Memphis Depay digs out Man Utd owners in new rap because he’s ace
Memphis Depay has absolutely no interest in adhering to stereotypes when it comes to life as a footballer in the 21st century – and now he is coming for Manchester United‘s big wigs.
Unwritten rules have been in place for the world’s most elite sportsmen since the turn of the millennium: they must focus only on football, they must be polished public figures on social media and they must not ruffle any feathers.
But Depay* does not give a solitary shit about what you and your forefathers expect of a modern-day footballer. If he wants to interact with tweets linking him with a move back to Manchester United, he will. If he wants to distract himself from life on the pitch by picking up a microphone, he will.
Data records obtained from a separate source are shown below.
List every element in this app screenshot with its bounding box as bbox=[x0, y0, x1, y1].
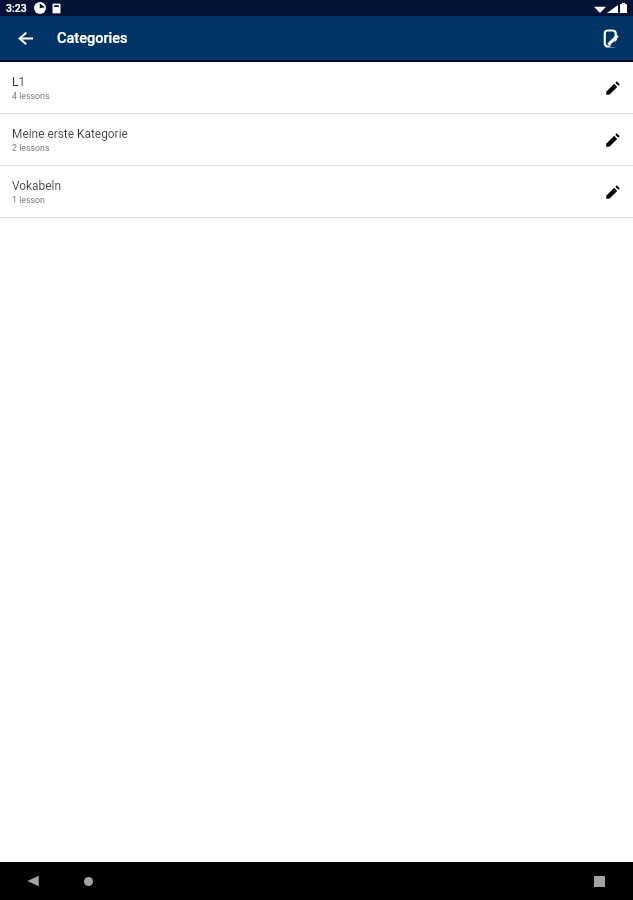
staticText: 1 lesson bbox=[12, 195, 45, 205]
button[interactable]: Edit L1 bbox=[593, 68, 633, 108]
staticText: 3:23 bbox=[6, 2, 27, 14]
button[interactable]: Back bbox=[15, 863, 51, 899]
button[interactable]: L1 bbox=[0, 62, 633, 114]
button[interactable]: Home bbox=[70, 863, 106, 899]
staticText: L1 bbox=[12, 75, 26, 89]
button[interactable]: Vokabeln bbox=[0, 166, 633, 218]
staticText: 4 lessons bbox=[12, 91, 50, 101]
staticText: Meine erste Kategorie bbox=[12, 127, 128, 141]
button[interactable]: Edit Meine erste Kategorie bbox=[593, 120, 633, 160]
button[interactable]: Navigate up bbox=[0, 16, 52, 60]
button[interactable]: Edit Vokabeln bbox=[593, 172, 633, 212]
button[interactable]: Meine erste Kategorie bbox=[0, 114, 633, 166]
staticText: Vokabeln bbox=[12, 179, 62, 193]
button[interactable]: Recent apps bbox=[581, 863, 617, 899]
staticText: 2 lessons bbox=[12, 143, 50, 153]
button[interactable]: Add category bbox=[589, 16, 633, 60]
staticText: Categories bbox=[57, 30, 128, 47]
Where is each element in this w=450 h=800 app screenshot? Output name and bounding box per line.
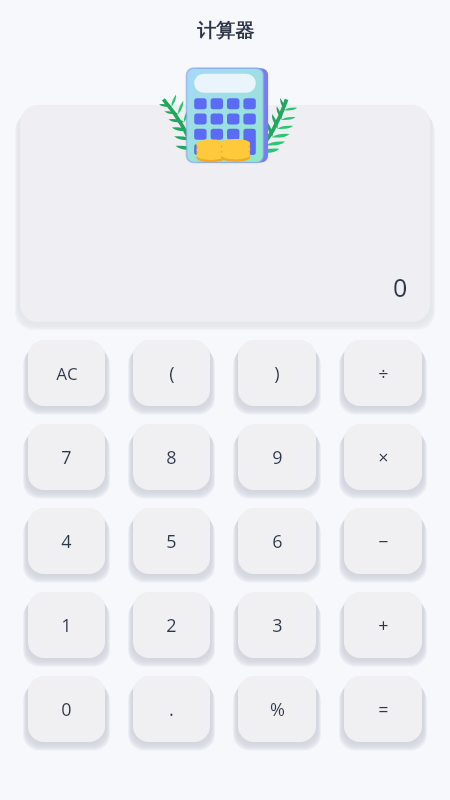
button[interactable]: AC bbox=[28, 340, 105, 406]
staticText: 6 bbox=[272, 529, 283, 554]
staticText: 2 bbox=[166, 613, 177, 638]
staticText: + bbox=[378, 613, 389, 638]
staticText: 9 bbox=[272, 445, 283, 470]
staticText: − bbox=[378, 529, 389, 554]
button[interactable]: 8 bbox=[133, 424, 210, 490]
button[interactable]: = bbox=[344, 676, 422, 742]
staticText: . bbox=[169, 697, 174, 722]
button[interactable]: 0 bbox=[28, 676, 105, 742]
staticText: 1 bbox=[61, 613, 72, 638]
staticText: % bbox=[270, 697, 285, 722]
button[interactable]: % bbox=[238, 676, 316, 742]
button[interactable]: . bbox=[133, 676, 210, 742]
button[interactable]: 9 bbox=[238, 424, 316, 490]
staticText: 0 bbox=[393, 270, 408, 304]
staticText: 7 bbox=[61, 445, 72, 470]
button[interactable]: 4 bbox=[28, 508, 105, 574]
button[interactable]: 2 bbox=[133, 592, 210, 658]
staticText: 计算器 bbox=[197, 19, 254, 43]
button[interactable]: 6 bbox=[238, 508, 316, 574]
button[interactable]: 7 bbox=[28, 424, 105, 490]
staticText: × bbox=[378, 445, 389, 470]
staticText: ÷ bbox=[378, 361, 389, 386]
staticText: AC bbox=[56, 362, 78, 385]
staticText: = bbox=[378, 697, 389, 722]
staticText: 4 bbox=[61, 529, 72, 554]
staticText: ) bbox=[274, 361, 280, 386]
button[interactable]: 1 bbox=[28, 592, 105, 658]
button[interactable]: ÷ bbox=[344, 340, 422, 406]
button[interactable]: + bbox=[344, 592, 422, 658]
button[interactable]: − bbox=[344, 508, 422, 574]
button[interactable]: × bbox=[344, 424, 422, 490]
staticText: 0 bbox=[61, 697, 72, 722]
button[interactable]: ) bbox=[238, 340, 316, 406]
staticText: 5 bbox=[166, 529, 177, 554]
button[interactable]: 5 bbox=[133, 508, 210, 574]
button[interactable]: ( bbox=[133, 340, 210, 406]
staticText: ( bbox=[169, 361, 175, 386]
staticText: 3 bbox=[272, 613, 283, 638]
button[interactable]: 3 bbox=[238, 592, 316, 658]
staticText: 8 bbox=[166, 445, 177, 470]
And if he wants to slag off the Glazers in his latest song, you guessed it, he will.
The release of Big Fish, a song featured on the Lyon winger’s new album, Heavy Stepper, takes aim at the owners of his former club.
“I be planning to make some statements, I need money like the Glazers,” he raps on the track, doing more to win over the Old Trafford faithful in one bar than he did in his entire time on the pitch in Manchester.
The topical punching-up adds another loveable feather to the cap of the 26-year-old.
"I need money like the Glazers"
Memphis Depay is taking shots at the Manchester United owners in his last song "big fish" 😳 pic.twitter.com/oY3dTaJVOZ
— 🇳🇱 (@BrazyMemphis) November 29, 2020
United announced earlier this year that the club’s debts had risen by 133% as a result of the coronavirus pandemic, leaving them with over £474million to pay off. Read the room, lads.
Thousands of the club’s fans were having to make sacrifices, shouldn’t they do the same? Of course they should. Did they? Of course they didn’t. Dividends worth £20million were still paid out to the family.
Because of the norms by which 21st-century footballers are expected to abide, however, many feel they are not in a position where they can challenge such behaviour. What would really happen if Paul Pogba or Nemanja Matic expressed disgust at the Glazers taking a fat chunk of cash from the club in the middle of a pandemic? It is hard to see any serious repercussions, given the public relations nightmare that would ensue as a result.
But sadly they and the majority of professional footballers in the top flight have had it drilled into them that they cannot talk about such issues. So they don’t.
That is why it is so easy to love Depay. He is a man who is unapologetically himself every day of the year. Sometimes it lands him in trouble, but more often than not it wins him huge amounts of respect.
Considering what Depay has experienced in life though – his father deserted him as a child and his grandfather died the day before his 15th birthday – it is perhaps no surprise that he is not at all concerned by the prospect of being viewed slightly negatively by a man in a pub or his former bosses.
Footballers are so much more than what we see in 90 minutes on a pitch. They all have opinions, they all have fears and they all have other passions.
With an album released in the same week in which he took his season tally to five goals and four assists in Ligue 1, Depay has smashed perceptions that footballers must stick to football.